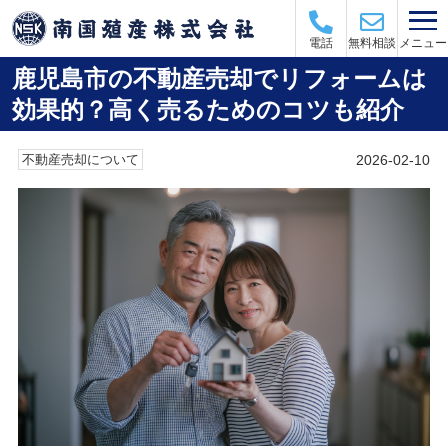
メニュー
電話
無料相談
鹿児島市の不動産売却でリフォームは
効果的？高く売るためのコツも紹介
2026-02-10
不動産売却について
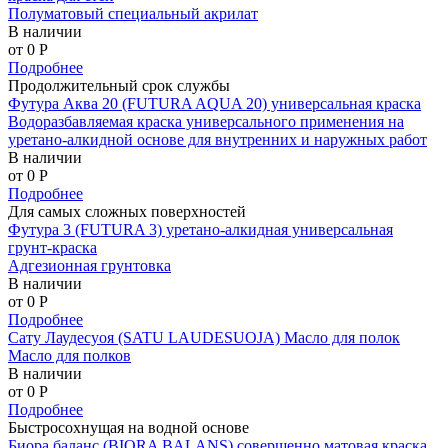
Полуматовый специальный акрилат
В наличии
от 0
P
Подробнее
Продолжительный срок службы
Футура Аква 20 (FUTURA AQUA 20) универсальная краска
Водоразбавляемая краска универсального применения на
уретано-алкидной основе для внутренних и наружных работ
В наличии
от 0
P
Подробнее
Для самых сложных поверхностей
Футура 3 (FUTURA 3) уретано-алкидная универсальная
грунт-краска
Адгезионная грунтовка
В наличии
от 0
P
Подробнее
Сату Лаудесуоя (SATU LAUDESUOJA) Масло для полок
Масло для полков
В наличии
от 0
P
Подробнее
Быстросохнущая на водной основе
Биора баланс (BIORA BALANS) совершенно матовая краска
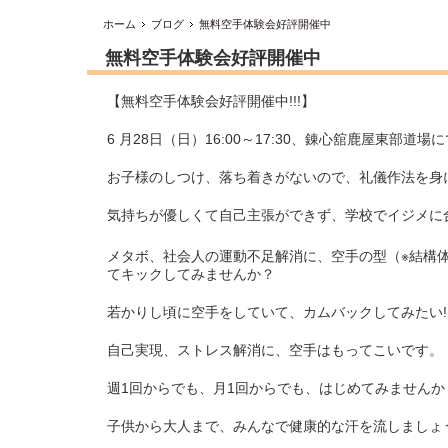
ホーム
ブログ
無料空手体験会好評開催中
無料空手体験会好評開催中
【無料空手体験会好評開催中!!!】
6 月28日（日）16:00～17:30、錬心舘鹿屋東部道
お子様のしつけ、落ち着きがないので、礼儀作法を身
気持ちが優しくて自己主張ができず、学校でイジメに
メタボ、社会人の運動不足解消に、空手の型（※結構
てキックしてみませんか？
若かりし頃に空手をしていて、カムバックしてみたい!
自己実現、ストレス解消に、空手はもってこいです。
週1回からでも、月1回からでも、はじめてみませんか
子供から大人まで、みんなで健康的な汗を流しましょう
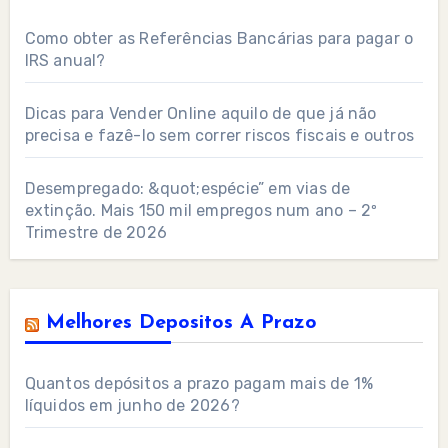
Como obter as Referências Bancárias para pagar o
IRS anual?
Dicas para Vender Online aquilo de que já não
precisa e fazê-lo sem correr riscos fiscais e outros
Desempregado: &quot;espécie” em vias de
extinção. Mais 150 mil empregos num ano – 2º
Trimestre de 2026
Melhores Depositos A Prazo
Quantos depósitos a prazo pagam mais de 1%
líquidos em junho de 2026?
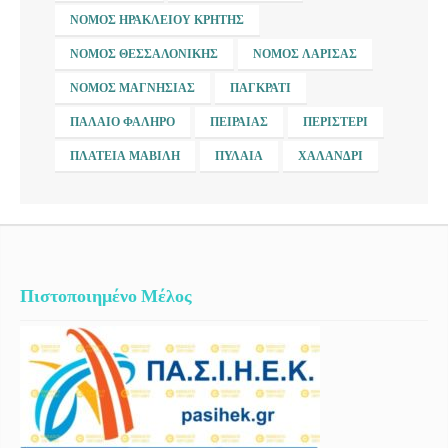
ΝΟΜΌΣ ΗΡΑΚΛΕΊΟΥ ΚΡΉΤΗΣ
ΝΟΜΌΣ ΘΕΣΣΑΛΟΝΊΚΗΣ
ΝΟΜΌΣ ΛΆΡΙΣΑΣ
ΝΟΜΌΣ ΜΑΓΝΗΣΊΑΣ
ΠΑΓΚΡΆΤΙ
ΠΑΛΑΙΌ ΦΆΛΗΡΟ
ΠΕΙΡΑΙΆΣ
ΠΕΡΙΣΤΈΡΙ
ΠΛΑΤΕΊΑ ΜΑΒΊΛΗ
ΠΥΛΑΊΑ
ΧΑΛΆΝΔΡΙ
Πιστοποιημένο Μέλος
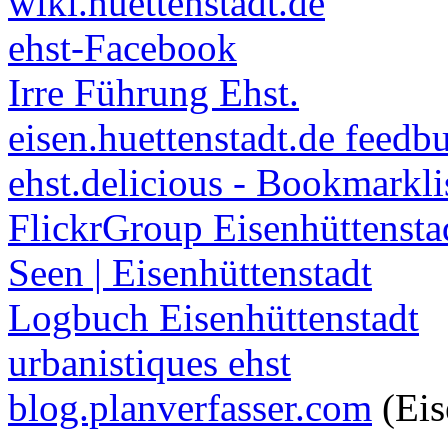
wiki.huettenstadt.de
ehst-Facebook
Irre Führung Ehst.
eisen.huettenstadt.de feedb
ehst.delicious - Bookmarkli
FlickrGroup Eisenhüttensta
Seen | Eisenhüttenstadt
Logbuch Eisenhüttenstadt
urbanistiques ehst
blog.planverfasser.com
(Eis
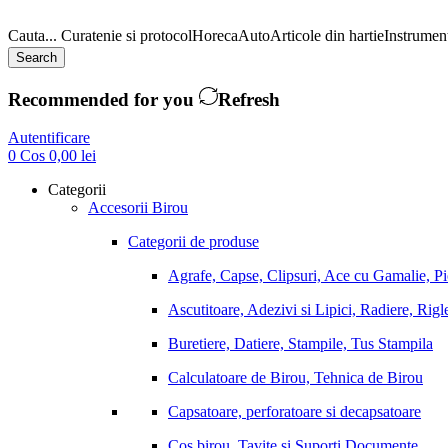
Cauta...
Curatenie si protocol
Horeca
Auto
Articole din hartie
Instrument
Search
Recommended for you
Refresh
Autentificare
0
Cos
0,00
lei
Categorii
Accesorii Birou
Categorii de produse
Agrafe, Capse, Clipsuri, Ace cu Gamalie, P
Ascutitoare, Adezivi si Lipici, Radiere, Rigl
Buretiere, Datiere, Stampile, Tus Stampila
Calculatoare de Birou, Tehnica de Birou
Capsatoare, perforatoare si decapsatoare
Cos birou, Tavite si Suporti Documente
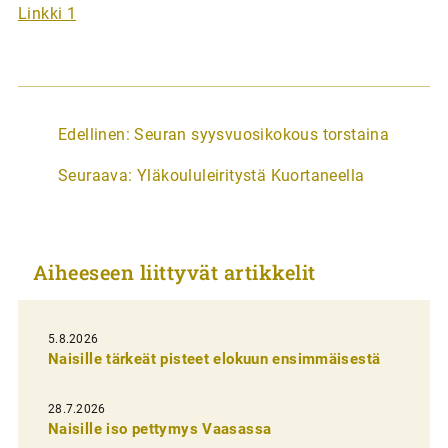
Linkki 1
A
Edellinen:
Seuran syysvuosikokous torstaina
r
Seuraava:
Yläkoululeiritystä Kuortaneella
t
i
k
Aiheeseen liittyvät artikkelit
k
e
l
5.8.2026
Naisille tärkeät pisteet elokuun ensimmäisestä
i
e
28.7.2026
n
Naisille iso pettymys Vaasassa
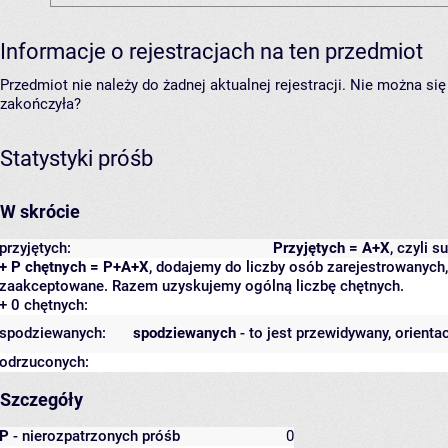
Informacje o rejestracjach na ten przedmiot
Przedmiot nie należy do żadnej aktualnej rejestracji. Nie można s
zakończyła?
Statystyki próśb
W skrócie
przyjętych:
Przyjętych = A+X
, czyli 
+ P chętnych = P+A+X
, dodajemy do liczby osób zarejestrowanych, 
zaakceptowane. Razem uzyskujemy ogólną liczbę chętnych.
+ 0 chętnych:
spodziewanych:
spodziewanych
- to jest przewidywany, orienta
odrzuconych:
Szczegóły
P
- nierozpatrzonych próśb
0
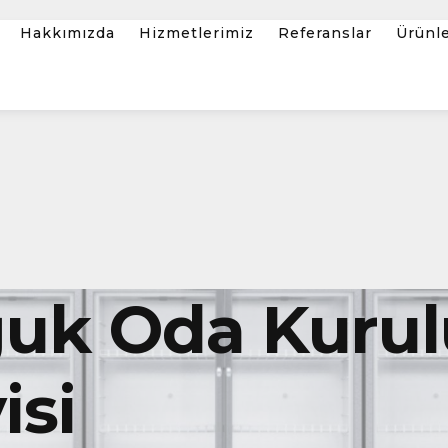
Hakkımızda
Hizmetlerimiz
Referanslar
Ürünl
uk Oda Kuru
isi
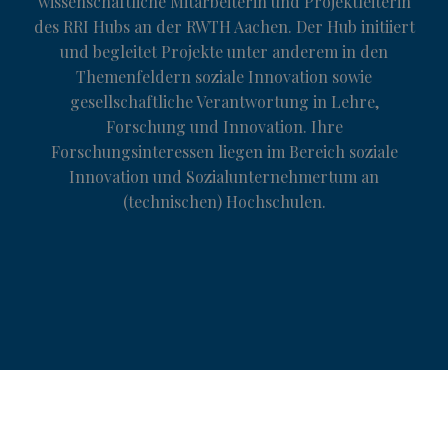
wissenschaftliche Mitarbeiterin und Projektleiterin
des RRI Hubs an der RWTH Aachen. Der Hub initiiert
und begleitet Projekte unter anderem in den
Themenfeldern soziale Innovation sowie
gesellschaftliche Verantwortung in Lehre,
Forschung und Innovation. Ihre
Forschungsinteressen liegen im Bereich soziale
Innovation und Sozialunternehmertum an
(technischen) Hochschulen.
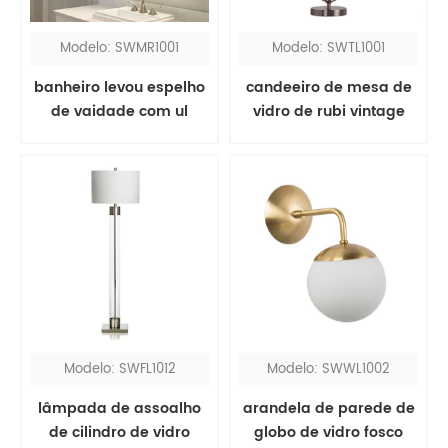
Modelo: SWMR1001
Modelo: SWTL1001
banheiro levou espelho
candeeiro de mesa de
de vaidade com ul
vidro de rubi vintage
com sombra de tecido
vermelho
Modelo: SWFL1012
Modelo: SWWL1002
lâmpada de assoalho
arandela de parede de
de cilindro de vidro
globo de vidro fosco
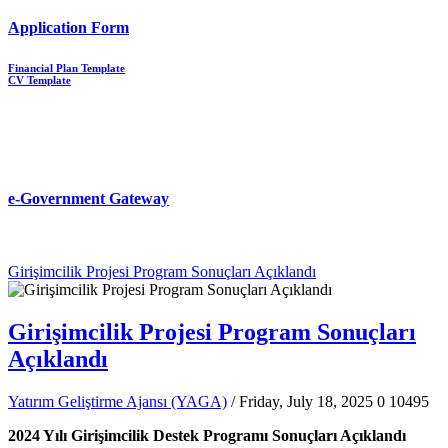
Application Form
Financial Plan Template
CV Template
e-Government Gateway
Girişimcilik Projesi Program Sonuçları Açıklandı
Girişimcilik Projesi Program Sonuçları
Açıklandı
Yatırım Geliştirme Ajansı (YAGA)
/ Friday, July 18, 2025
0
10495
2024 Yılı Girişimcilik Destek Programı Sonuçları Açıklandı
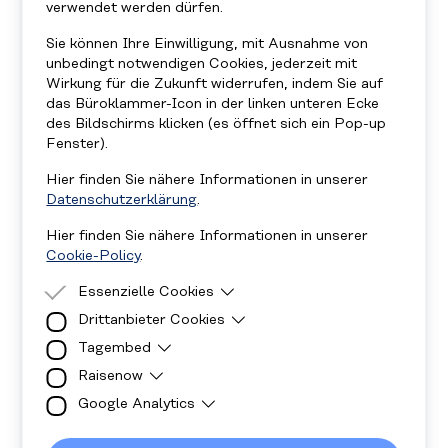
verwendet werden dürfen.
Sie können Ihre Einwilligung, mit Ausnahme von
unbedingt notwendigen Cookies, jederzeit mit
Wirkung für die Zukunft widerrufen, indem Sie auf
das Büroklammer-Icon in der linken unteren Ecke
des Bildschirms klicken (es öffnet sich ein Pop-up
Fenster).
Hier finden Sie nähere Informationen in unserer
Datenschutzerklärung
.
Hier finden Sie nähere Informationen in unserer
Cookie-Policy
.
Essenzielle Cookies
Drittanbieter Cookies
Essenzielle Cookies sind Cookies, welche für
die ordnungsgemäße Funktion der Website
Tagembed
Drittanbieter Cookies sind Cookies, die
benötigt werden.
Drittanbieter-Software setzt, um Funktionen
Raisenow
Diese Cookies sind für die Anzeige der Social-
wie Google Maps zu ermöglichen.
Media Walls notwendig.
Google Analytics
Cookies werden für die Anzeige des
Spendenformulars verwendet.
Cookies werden verwendet damit wir wissen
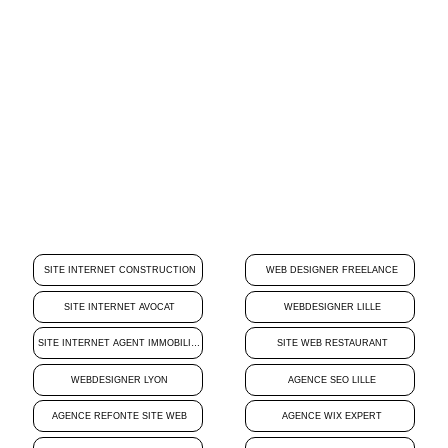
SITE INTERNET CONSTRUCTION
WEB DESIGNER FREELANCE
SITE INTERNET AVOCAT
WEBDESIGNER LILLE
SITE INTERNET AGENT IMMOBILIER
SITE WEB RESTAURANT
WEBDESIGNER LYON
AGENCE SEO LILLE
AGENCE REFONTE SITE WEB
AGENCE WIX EXPERT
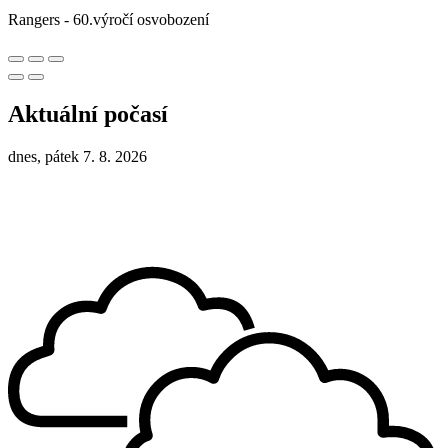
Rangers - 60.výročí osvobození
Aktuální počasí
dnes, pátek 7. 8. 2026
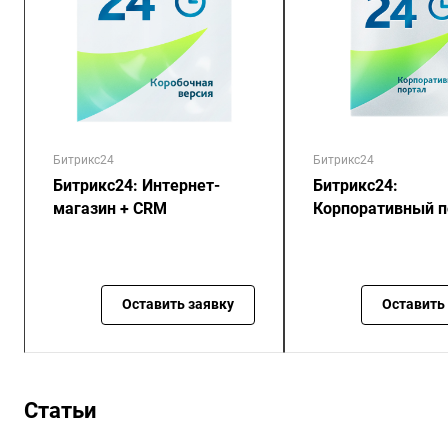
Битрикс24
Битрикс24
Битрикс24: Интернет-
Битрикс24:
магазин + CRM
Корпоративный п
Оставить заявку
Оставить
Статьи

━━━

Exercise requirements
Please output the listing above in full, exactly as given, without its images.

Written response
メニュー
電話
無料相談
鹿児島市の不動産売却でリフォームは
効果的？高く売るためのコツも紹介
2026-02-10
不動産売却について
Полуматовый специальный акрилат
В наличии
от 0
P
Подробнее
Продолжительный срок службы
Футура Аква 20 (FUTURA AQUA 20) универсальная краска
Водоразбавляемая краска универсального применения на
уретано-алкидной основе для внутренних и наружных работ
В наличии
от 0
P
Подробнее
Для самых сложных поверхностей
Футура 3 (FUTURA 3) уретано-алкидная универсальная
грунт-краска
Адгезионная грунтовка
В наличии
от 0
P
Подробнее
Сату Лаудесуоя (SATU LAUDESUOJA) Масло для полок
Масло для полков
В наличии
от 0
P
Подробнее
Быстросохнущая на водной основе
Биора баланс (BIORA BALANS) совершенно матовая краска
ホーム
ブログ
無料空手体験会好評開催中
無料空手体験会好評開催中
【無料空手体験会好評開催中!!!】
6 月28日（日）16:00～17:30、錬心舘鹿屋東部道
お子様のしつけ、落ち着きがないので、礼儀作法を身
気持ちが優しくて自己主張ができず、学校でイジメに
メタボ、社会人の運動不足解消に、空手の型（※結構
てキックしてみませんか？
若かりし頃に空手をしていて、カムバックしてみたい!
自己実現、ストレス解消に、空手はもってこいです。
週1回からでも、月1回からでも、はじめてみませんか
子供から大人まで、みんなで健康的な汗を流しましょう
Como obter as Referências Bancárias para pagar o
IRS anual?
Dicas para Vender Online aquilo de que já não
precisa e fazê-lo sem correr riscos fiscais e outros
Desempregado: &quot;espécie” em vias de
extinção. Mais 150 mil empregos num ano – 2º
Trimestre de 2026
Melhores Depositos A Prazo
Quantos depósitos a prazo pagam mais de 1%
líquidos em junho de 2026?
ΝΟΜΌΣ ΗΡΑΚΛΕΊΟΥ ΚΡΉΤΗΣ
ΝΟΜΌΣ ΘΕΣΣΑΛΟΝΊΚΗΣ
ΝΟΜΌΣ ΛΆΡΙΣΑΣ
ΝΟΜΌΣ ΜΑΓΝΗΣΊΑΣ
ΠΑΓΚΡΆΤΙ
ΠΑΛΑΙΌ ΦΆΛΗΡΟ
ΠΕΙΡΑΙΆΣ
ΠΕΡΙΣΤΈΡΙ
ΠΛΑΤΕΊΑ ΜΑΒΊΛΗ
ΠΥΛΑΊΑ
ΧΑΛΆΝΔΡΙ
Πιστοποιημένο Μέλος
wiki.huettenstadt.de
ehst-Facebook
Irre Führung Ehst.
eisen.huettenstadt.de feedb
ehst.delicious - Bookmarkli
FlickrGroup Eisenhüttensta
Seen | Eisenhüttenstadt
Logbuch Eisenhüttenstadt
urbanistiques ehst
blog.planverfasser.com
(Eis
Cauta...
Curatenie si protocol
Horeca
Auto
Articole din hartie
Instrument
Search
Recommended for you
Refresh
Autentificare
0
Cos
0,00
lei
Categorii
Accesorii Birou
Categorii de produse
Agrafe, Capse, Clipsuri, Ace cu Gamalie, P
Ascutitoare, Adezivi si Lipici, Radiere, Rigl
Buretiere, Datiere, Stampile, Tus Stampila
Calculatoare de Birou, Tehnica de Birou
Capsatoare, perforatoare si decapsatoare
Cos birou, Tavite si Suporti Documente
Linkki 1
A
Edellinen:
Seuran syysvuosikokous torstaina
r
Seuraava:
Yläkoululeiritystä Kuortaneella
t
i
k
Aiheeseen liittyvät artikkelit
k
e
l
5.8.2026
Naisille tärkeät pisteet elokuun ensimmäisestä
i
e
28.7.2026
n
Naisille iso pettymys Vaasassa
Informacje o rejestracjach na ten przedmiot
Przedmiot nie należy do żadnej aktualnej rejestracji. Nie można s
zakończyła?
Statystyki próśb
W skrócie
przyjętych:
Przyjętych = A+X
, czyli 
+ P chętnych = P+A+X
, dodajemy do liczby osób zarejestrowanych, 
zaakceptowane. Razem uzyskujemy ogólną liczbę chętnych.
+ 0 chętnych:
spodziewanych:
spodziewanych
- to jest przewidywany, orienta
odrzuconych:
Szczegóły
P
- nierozpatrzonych próśb
0
Hakkımızda
Hizmetlerimiz
Referanslar
Ürünl
uk Oda Kuru
isi
wissenschaftliche Mitarbeiterin und Projektleiterin
des RRI Hubs an der RWTH Aachen. Der Hub initiiert
und begleitet Projekte unter anderem in den
Themenfeldern soziale Innovation sowie
gesellschaftliche Verantwortung in Lehre,
Forschung und Innovation. Ihre
Forschungsinteressen liegen im Bereich soziale
Innovation und Sozialunternehmertum an
(technischen) Hochschulen.
Modelo: SWMR1001
Modelo: SWTL1001
banheiro levou espelho
candeeiro de mesa de
de vaidade com ul
vidro de rubi vintage
com sombra de tecido
vermelho
Modelo: SWFL1012
Modelo: SWWL1002
lâmpada de assoalho
arandela de parede de
de cilindro de vidro
globo de vidro fosco
Application Form
Financial Plan Template
CV Template
e-Government Gateway
Girişimcilik Projesi Program Sonuçları Açıklandı
Girişimcilik Projesi Program Sonuçları
Açıklandı
Yatırım Geliştirme Ajansı (YAGA)
/ Friday, July 18, 2025
0
10495
2024 Yılı Girişimcilik Destek Programı Sonuçları Açıklandı
verwendet werden dürfen.
Sie können Ihre Einwilligung, mit Ausnahme von
unbedingt notwendigen Cookies, jederzeit mit
Wirkung für die Zukunft widerrufen, indem Sie auf
das Büroklammer-Icon in der linken unteren Ecke
des Bildschirms klicken (es öffnet sich ein Pop-up
Fenster).
Hier finden Sie nähere Informationen in unserer
Datenschutzerklärung
.
Hier finden Sie nähere Informationen in unserer
Cookie-Policy
.
Essenzielle Cookies
Drittanbieter Cookies
Essenzielle Cookies sind Cookies, welche für
die ordnungsgemäße Funktion der Website
Tagembed
Drittanbieter Cookies sind Cookies, die
benötigt werden.
Drittanbieter-Software setzt, um Funktionen
Raisenow
Diese Cookies sind für die Anzeige der Social-
wie Google Maps zu ermöglichen.
Media Walls notwendig.
Google Analytics
Cookies werden für die Anzeige des
Spendenformulars verwendet.
Cookies werden verwendet damit wir wissen
SITE INTERNET CONSTRUCTION
WEB DESIGNER FREELANCE
SITE INTERNET AVOCAT
WEBDESIGNER LILLE
SITE INTERNET AGENT IMMOBILIER
SITE WEB RESTAURANT
WEBDESIGNER LYON
AGENCE SEO LILLE
AGENCE REFONTE SITE WEB
AGENCE WIX EXPERT
Rangers - 60.výročí osvobození
Aktuální počasí
dnes, pátek 7. 8. 2026
Битрикс24
Битрикс24
Битрикс24: Интернет-
Битрикс24:
магазин + CRM
Корпоративный п
Оставить заявку
Оставить
Статьи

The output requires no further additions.